- _ACTION ITEM_
Look for the line containing "[Suivez-nous sur Facebook] (804, 32)" in the listing below; from there, output every line exactly, the last one included.

- _EXTRACTED MATERIAL_
=====
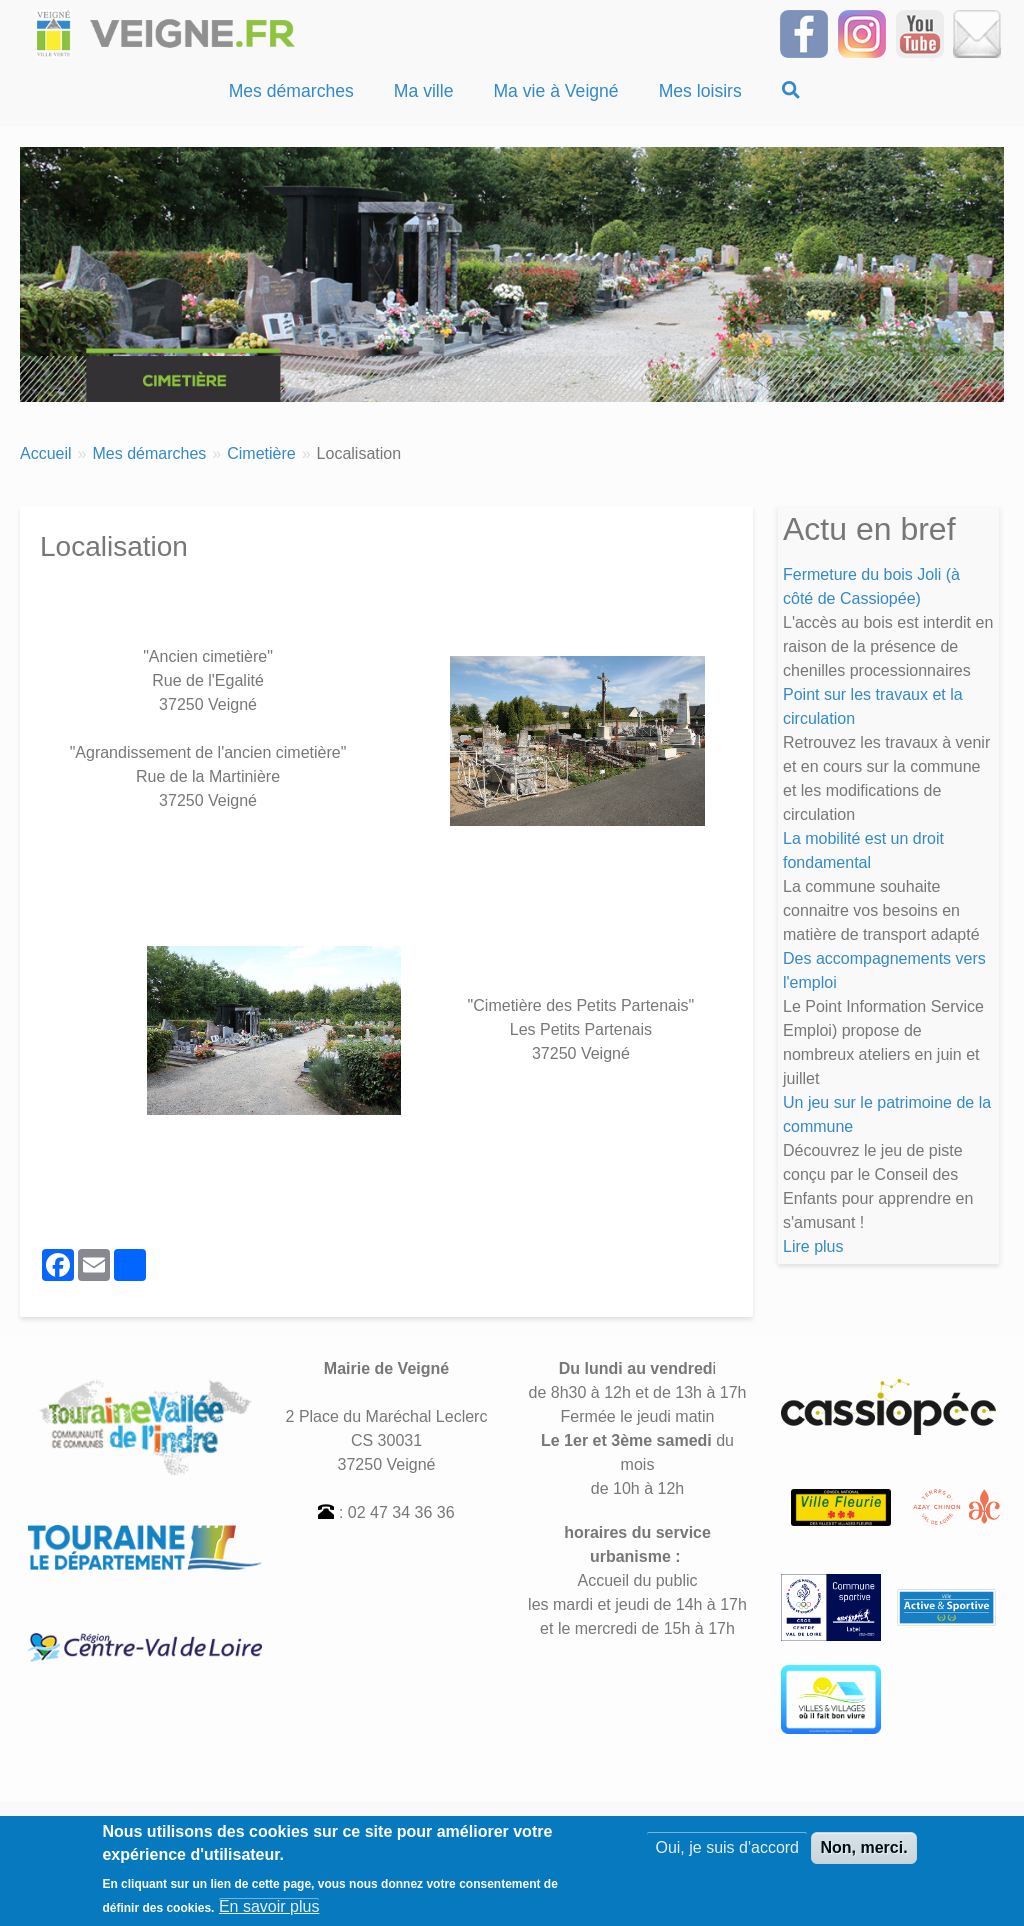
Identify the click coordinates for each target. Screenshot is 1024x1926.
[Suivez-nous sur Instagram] (862, 32)
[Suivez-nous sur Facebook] (804, 32)
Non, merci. (863, 1854)
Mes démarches (149, 453)
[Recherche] (791, 91)
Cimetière (261, 453)
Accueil (46, 453)
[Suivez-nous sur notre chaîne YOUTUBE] (920, 32)
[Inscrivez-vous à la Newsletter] (977, 32)
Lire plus (813, 1246)
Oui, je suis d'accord (727, 1854)
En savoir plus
=====
- _ANSWER SECTION_
[Suivez-nous sur Facebook] (804, 32)
Non, merci. (863, 1854)
Mes démarches (149, 453)
[Recherche] (791, 91)
Cimetière (261, 453)
Accueil (46, 453)
[Suivez-nous sur notre chaîne YOUTUBE] (920, 32)
[Inscrivez-vous à la Newsletter] (977, 32)
Lire plus (813, 1246)
Oui, je suis d'accord (727, 1854)
En savoir plus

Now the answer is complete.